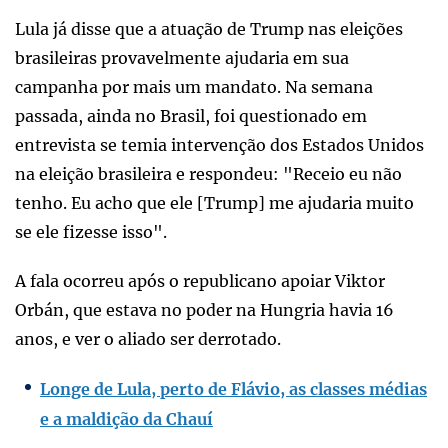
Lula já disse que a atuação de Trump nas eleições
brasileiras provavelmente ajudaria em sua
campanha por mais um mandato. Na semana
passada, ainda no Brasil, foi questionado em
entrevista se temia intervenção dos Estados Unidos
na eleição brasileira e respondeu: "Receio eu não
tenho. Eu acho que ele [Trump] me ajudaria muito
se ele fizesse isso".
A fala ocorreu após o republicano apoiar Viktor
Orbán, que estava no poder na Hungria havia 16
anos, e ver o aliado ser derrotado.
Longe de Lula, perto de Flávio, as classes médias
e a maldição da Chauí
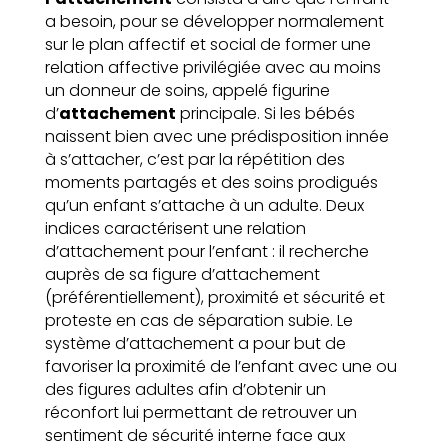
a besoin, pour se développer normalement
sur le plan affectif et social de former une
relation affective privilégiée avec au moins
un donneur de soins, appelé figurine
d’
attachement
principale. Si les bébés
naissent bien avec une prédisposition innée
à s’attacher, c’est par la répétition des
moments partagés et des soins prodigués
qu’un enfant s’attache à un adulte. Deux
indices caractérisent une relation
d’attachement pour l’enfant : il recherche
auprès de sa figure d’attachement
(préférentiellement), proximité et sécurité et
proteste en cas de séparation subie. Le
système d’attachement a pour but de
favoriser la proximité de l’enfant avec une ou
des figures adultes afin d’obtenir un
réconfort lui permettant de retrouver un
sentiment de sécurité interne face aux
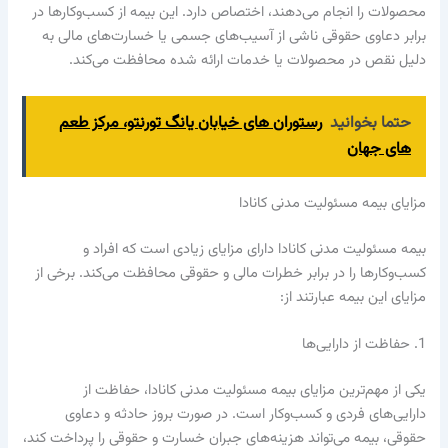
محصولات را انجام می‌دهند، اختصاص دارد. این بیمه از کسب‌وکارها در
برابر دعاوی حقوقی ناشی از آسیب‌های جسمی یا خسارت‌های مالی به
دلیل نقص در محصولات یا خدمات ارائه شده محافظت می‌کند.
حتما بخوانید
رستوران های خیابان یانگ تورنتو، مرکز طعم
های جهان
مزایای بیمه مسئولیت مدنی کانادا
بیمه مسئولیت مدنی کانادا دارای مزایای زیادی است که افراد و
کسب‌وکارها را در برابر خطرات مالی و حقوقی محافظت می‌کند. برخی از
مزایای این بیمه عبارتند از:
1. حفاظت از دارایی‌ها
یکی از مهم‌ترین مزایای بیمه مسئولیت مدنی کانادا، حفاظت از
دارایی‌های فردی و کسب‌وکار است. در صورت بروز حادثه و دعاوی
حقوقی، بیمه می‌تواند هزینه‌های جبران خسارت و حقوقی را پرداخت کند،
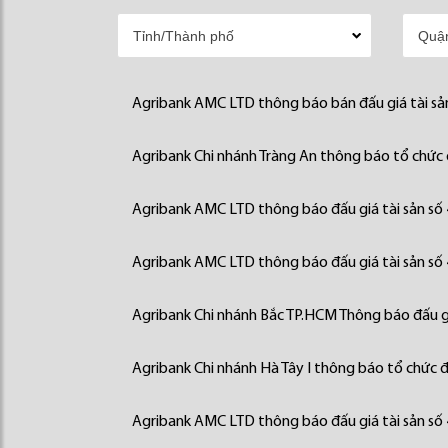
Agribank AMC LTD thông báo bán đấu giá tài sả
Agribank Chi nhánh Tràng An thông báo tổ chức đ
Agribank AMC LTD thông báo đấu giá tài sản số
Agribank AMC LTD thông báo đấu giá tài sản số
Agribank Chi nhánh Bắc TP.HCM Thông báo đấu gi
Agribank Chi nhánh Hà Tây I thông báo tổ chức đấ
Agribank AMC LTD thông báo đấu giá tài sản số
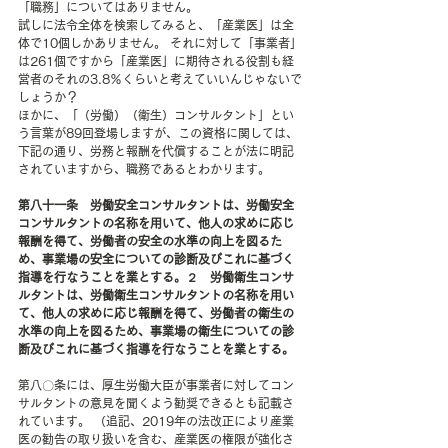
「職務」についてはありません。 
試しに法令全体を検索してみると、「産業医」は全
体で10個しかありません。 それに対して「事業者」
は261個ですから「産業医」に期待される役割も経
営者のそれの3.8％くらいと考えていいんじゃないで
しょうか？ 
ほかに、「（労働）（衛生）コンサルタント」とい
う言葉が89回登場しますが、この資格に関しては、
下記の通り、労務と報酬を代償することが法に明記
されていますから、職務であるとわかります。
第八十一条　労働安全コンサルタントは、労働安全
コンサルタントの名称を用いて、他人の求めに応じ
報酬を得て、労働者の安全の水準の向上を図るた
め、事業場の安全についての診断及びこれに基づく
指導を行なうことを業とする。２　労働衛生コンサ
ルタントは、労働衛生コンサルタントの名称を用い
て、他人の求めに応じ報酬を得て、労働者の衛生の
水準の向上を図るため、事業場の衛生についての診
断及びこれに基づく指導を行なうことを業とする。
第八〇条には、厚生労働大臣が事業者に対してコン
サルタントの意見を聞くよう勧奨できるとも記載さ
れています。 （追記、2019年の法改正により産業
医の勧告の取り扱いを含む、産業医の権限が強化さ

===============

Locate the word "وکارها" in the entries, and copy every line where it is found.

محصولات را انجام می‌دهند، اختصاص دارد. این بیمه از کسب‌وکارها در
کسب‌وکارها را در برابر خطرات مالی و حقوقی محافظت می‌کند. برخی از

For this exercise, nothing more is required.